"Private owners, public agencies that do budgeting and design, and contractors should all be aware that construction materials prices are likely to keep rising at a much faster rate than the 3-4 percent increase in the consumer price index (CPI) or broad producer price index (PPI) for finished goods," said Ken Simonson, AGC's chief economist.
"If these increases continue, I'm concerned that the inflation rate for construction materials could be double the rate of overall inflation."
One example of significant material price increases are those seen in the metal industry. The price of steel soared 50-60 percent in the first half of 2004 after years of flat or falling prices. Steel prices actually declined slightly in late 2004 and most of 2005 but have risen again in 2006. Other metals costs, particularly copper, have jumped even more than steel mill products.
"The extreme cost increases or volatility of some construction inputs are proving troublesome to contractors because they have been sudden, extreme, and unexpected," commented Simonson.

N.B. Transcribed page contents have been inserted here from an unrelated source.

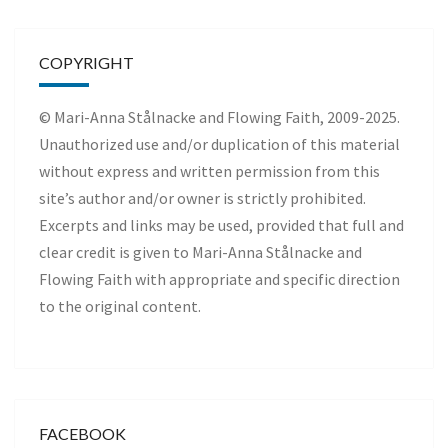
COPYRIGHT
© Mari-Anna Stålnacke and Flowing Faith, 2009-2025.
Unauthorized use and/or duplication of this material
without express and written permission from this
site’s author and/or owner is strictly prohibited.
Excerpts and links may be used, provided that full and
clear credit is given to Mari-Anna Stålnacke and
Flowing Faith with appropriate and specific direction
to the original content.
FACEBOOK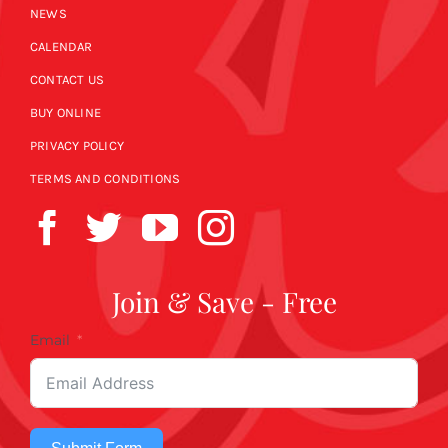
NEWS
CALENDAR
CONTACT US
BUY ONLINE
PRIVACY POLICY
TERMS AND CONDITIONS
Join & Save - Free
Email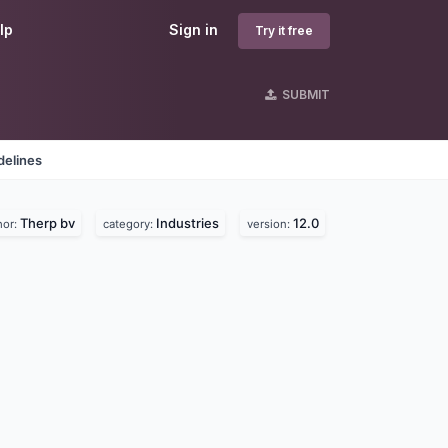
lp
Sign in
Try it free
SUBMIT
delines
Therp bv
Industries
12.0
hor:
category:
version: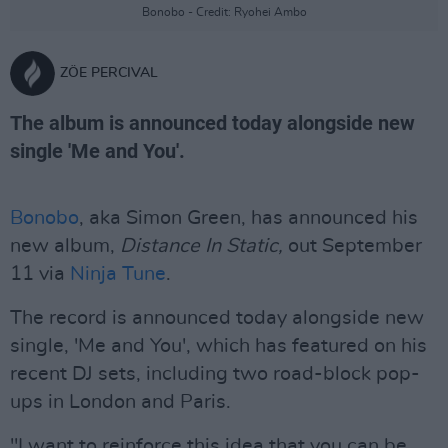
Bonobo - Credit: Ryohei Ambo
ZÖE PERCIVAL
The album is announced today alongside new
single 'Me and You'.
Bonobo
, aka Simon Green, has announced his
new album,
Distance In Static,
out September
11 via
Ninja Tune
.
The record is announced today alongside new
single, 'Me and You', which has featured on his
recent DJ sets, including two road-block pop-
ups in London and Paris.
"I want to reinforce this idea that you can be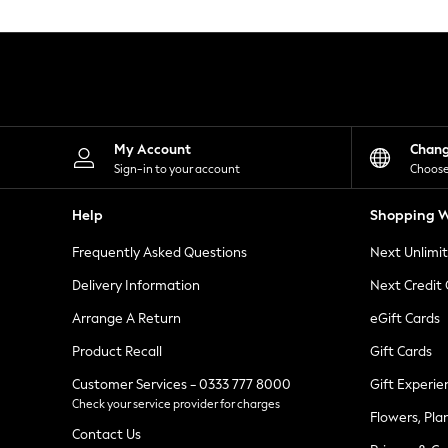
Knitwear
Leggings
Lingerie
Loungewear
Nightwear
Shirts & Blouses
Shorts
Skirts
My Account
Chan
Suits & Tailoring
Sign-in to your account
Choose
Sportswear
Swimwear
Help
Shopping W
Tops & T-Shirts
Trousers
Frequently Asked Questions
Next Unlimi
Waistcoats
Holiday Shop
Delivery Information
Next Credit
All Footwear
New In Footwear
Arrange A Return
eGift Cards
Sandals & Wedges
Product Recall
Gift Cards
Ballet Pumps
Heeled Sandals
Customer Services - 0333 777 8000
Gift Experie
Heels
Check your service provider for charges
Trainers
Flowers, Pla
Loafers
Contact Us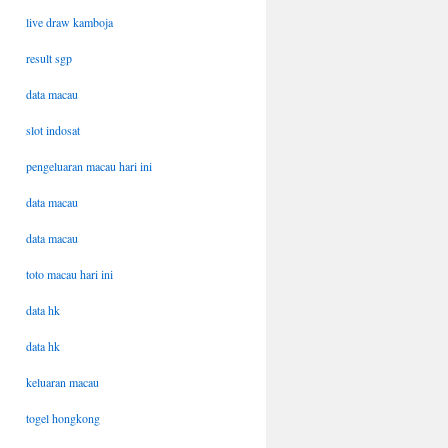
live draw kamboja
result sgp
data macau
slot indosat
pengeluaran macau hari ini
data macau
data macau
toto macau hari ini
data hk
data hk
keluaran macau
togel hongkong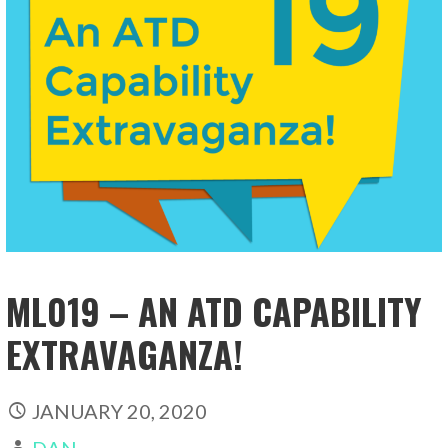
ML019 – AN ATD CAPABILITY
EXTRAVAGANZA!
JANUARY 20, 2020
DAN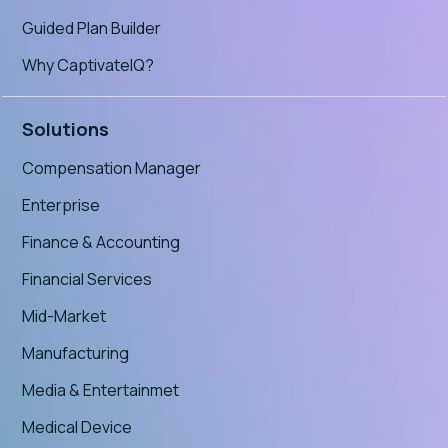
Guided Plan Builder
Why CaptivateIQ?
Solutions
Compensation Manager
Enterprise
Finance & Accounting
Financial Services
Mid-Market
Manufacturing
Media & Entertainmet
Medical Device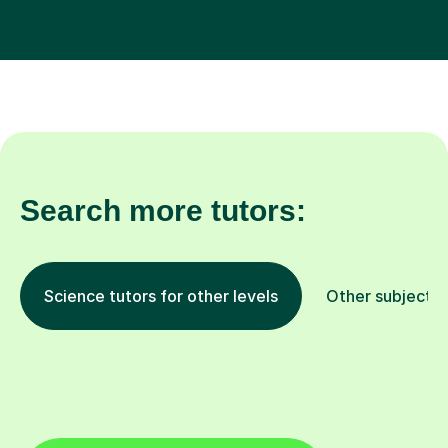
Search more tutors:
Science tutors for other levels
Other subjects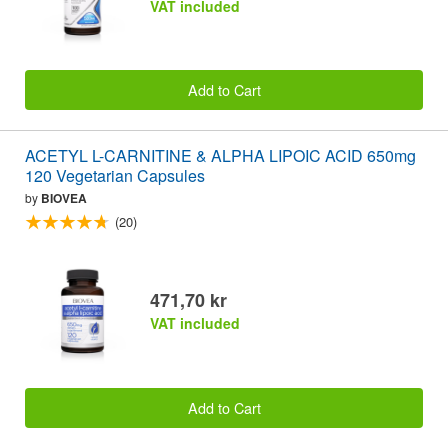
VAT included
Add to Cart
ACETYL L-CARNITINE & ALPHA LIPOIC ACID 650mg
120 Vegetarian Capsules
by
BIOVEA
(20)
471,70 kr
VAT included
Add to Cart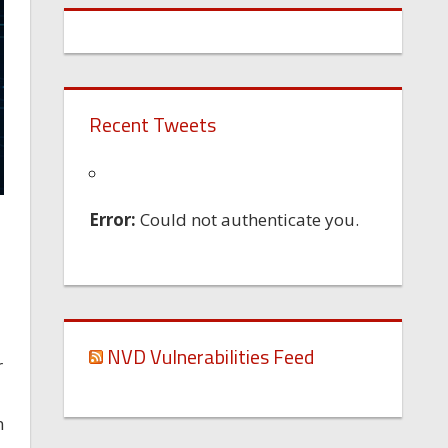
Recent Tweets
Error:
Could not authenticate you.
NVD Vulnerabilities Feed
r
n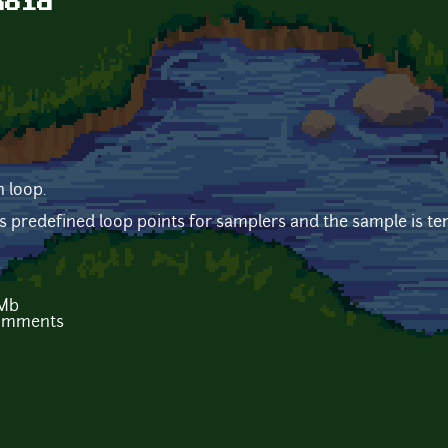
noid
 loop.
predefined loop points for samplers and the sample is t
 Mb
comments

According to Simonson, two factors make construction vulnerable to above average cost increases: Contractors are generally locked into fixed quantities of materials and construction costs are vulnerable to transportation costs and bottlenecks. Unlike consumer electronics makers, for example, contractors cannot generally make a building or a highway smaller or lighter. Contractors also require physical delivery of large quantities of goods to a specific location, in many cases from around the world and any number of influences can drive up delivered costs.